=== WHAT YOU WILL DO ===
Though the entries contain pictures, the copy you make should hold only the rest, exactly as written.

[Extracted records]
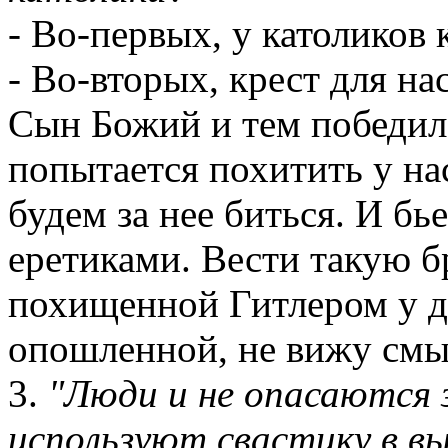
- Во-первых, у католиков
- Во-вторых, крест для на
Сын Божий и тем победил 
попытается похитить у на
будем за нее биться. И бь
еретиками. Вести такую б
похищенной Гитлером у д
опошленной, не вижу смыс
3.
"Люди и не опасаются 
используют свастику в в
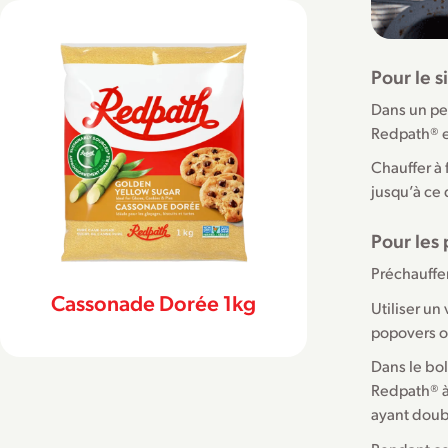
Pour le s
Dans un pet
Redpath® et
Chauffer à 
jusqu’à ce 
Pour les
Préchauffer 
Cassonade Dorée 1kg
Utiliser un
popovers o
Dans le bol
Redpath® à
ayant doub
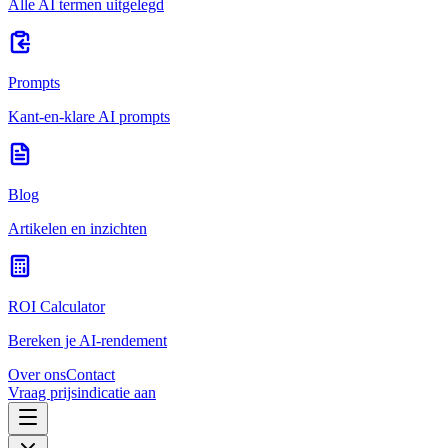
Alle AI termen uitgelegd
Prompts
Kant-en-klare AI prompts
Blog
Artikelen en inzichten
ROI Calculator
Bereken je AI-rendement
Over ons
Contact
Vraag prijsindicatie aan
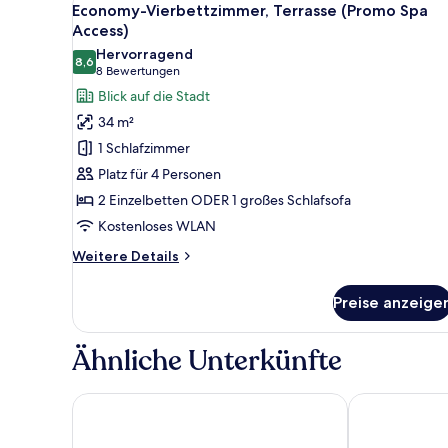
11
eingeschränkter
Economy-Vierbettzimmer, Terrasse (Promo Spa
Fotos
Meerblick
Access)
für
Hervorragend
8,6
Economy-
8,6 von 10
(8
8 Bewertungen
Vierbettzimmer,
Bewertungen)
Blick auf die Stadt
Terrasse
34 m²
(Promo
1 Schlafzimmer
Spa
Platz für 4 Personen
Access)
2 Einzelbetten ODER 1 großes Schlafsofa
anzeigen
Kostenloses WLAN
Weitere
Weitere Details
Details
für
Preise anzeige
Economy-
Vierbettzimmer,
Terrasse
Ähnliche Unterkünfte
(Promo
Spa
Access)
Golden Port Salou & Spa
Hotel Num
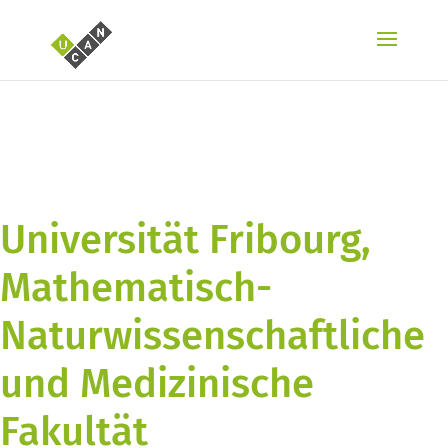
Universität Fribourg,
Mathematisch-
Naturwissenschaftliche
und Medizinische
Fakultät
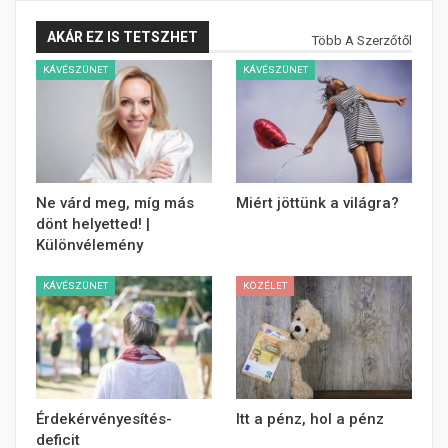
AKÁR EZ IS TETSZHET
Több A Szerzőtől
KÁVÉSZÜNET
KÁVÉSZÜNET
Ne várd meg, míg más
Miért jöttünk a világra?
dönt helyetted! |
Különvélemény
KÁVÉSZÜNET
KÖZÉLET
Érdekérvényesítés-
Itt a pénz, hol a pénz
deficit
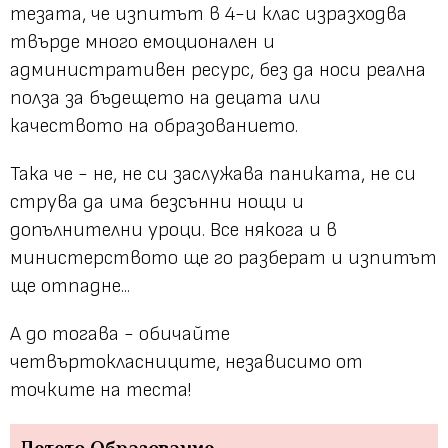
тезата, че изпитът в 4-и клас изразходва
твърде много емоционален и
административен ресурс, без да носи реална
полза за бъдещето на децата или
качеството на образованието.
Така че - не, не си заслужава паниката, не си
струва да има безсънни нощи и
допълнителни уроци. Все някога и в
министерството ще го разберат и изпитът
ще отпадне...
А до тогава - обичайте
четвъртокласниците, независимо от
точките на теста!
Детето
Образование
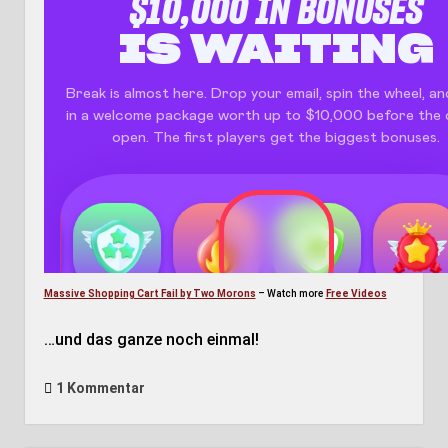
Massive Shopping Cart Fail by Two Morons
– Watch more
Free Videos
…und das ganze noch einmal!
1 Kommentar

=== PROBLEM SOLUTION ===
- Во-первых, у католиков
- Во-вторых, крест для на
Сын Божий и тем победил 
попытается похитить у на
будем за нее биться. И бь
еретиками. Вести такую б
похищенной Гитлером у д
опошленной, не вижу смыс
3.
"Люди и не опасаются 
используют свастику в в
Pour le s
Dans un pet
Redpath® et
Chauffer à 
jusqu’à ce 
Pour les
Préchauffer 
Cassonade Dorée 1kg
Utiliser un
popovers o
Dans le bol
Redpath® à
ayant doub
Alle AI termen uitgelegd
Prompts
Kant-en-klare AI prompts
Blog
Artikelen en inzichten
ROI Calculator
Bereken je AI-rendement
Over ons
Contact
Vraag prijsindicatie aan
11
eingeschränkter
Economy-Vierbettzimmer, Terrasse (Promo Spa
Fotos
Meerblick
Access)
für
Hervorragend
8,6
Economy-
8,6 von 10
(8
8 Bewertungen
Vierbettzimmer,
Bewertungen)
Blick auf die Stadt
Terrasse
34 m²
(Promo
1 Schlafzimmer
Spa
Platz für 4 Personen
Access)
2 Einzelbetten ODER 1 großes Schlafsofa
anzeigen
Kostenloses WLAN
Weitere
Weitere Details
Details
für
Preise anzeige
Economy-
Vierbettzimmer,
Terrasse
Ähnliche Unterkünfte
(Promo
Spa
Access)
Golden Port Salou & Spa
Hotel Num
Universität Fribourg,
Mathematisch-
Naturwissenschaftliche
und Medizinische
Fakultät
AKÁR EZ IS TETSZHET
Több A Szerzőtől
KÁVÉSZÜNET
KÁVÉSZÜNET
Ne várd meg, míg más
Miért jöttünk a világra?
dönt helyetted! |
Különvélemény
KÁVÉSZÜNET
KÖZÉLET
Érdekérvényesítés-
Itt a pénz, hol a pénz
deficit
тезата, че изпитът в 4-и клас изразходва
твърде много емоционален и
административен ресурс, без да носи реална
полза за бъдещето на децата или
качеството на образованието.
Така че - не, не си заслужава паниката, не си
струва да има безсънни нощи и
допълнителни уроци. Все някога и в
министерството ще го разберат и изпитът
ще отпадне...
А до тогава - обичайте
четвъртокласниците, независимо от
точките на теста!
Детето
Образование
Massive Shopping Cart Fail by Two Morons
– Watch more
Free Videos
…und das ganze noch einmal!
1 Kommentar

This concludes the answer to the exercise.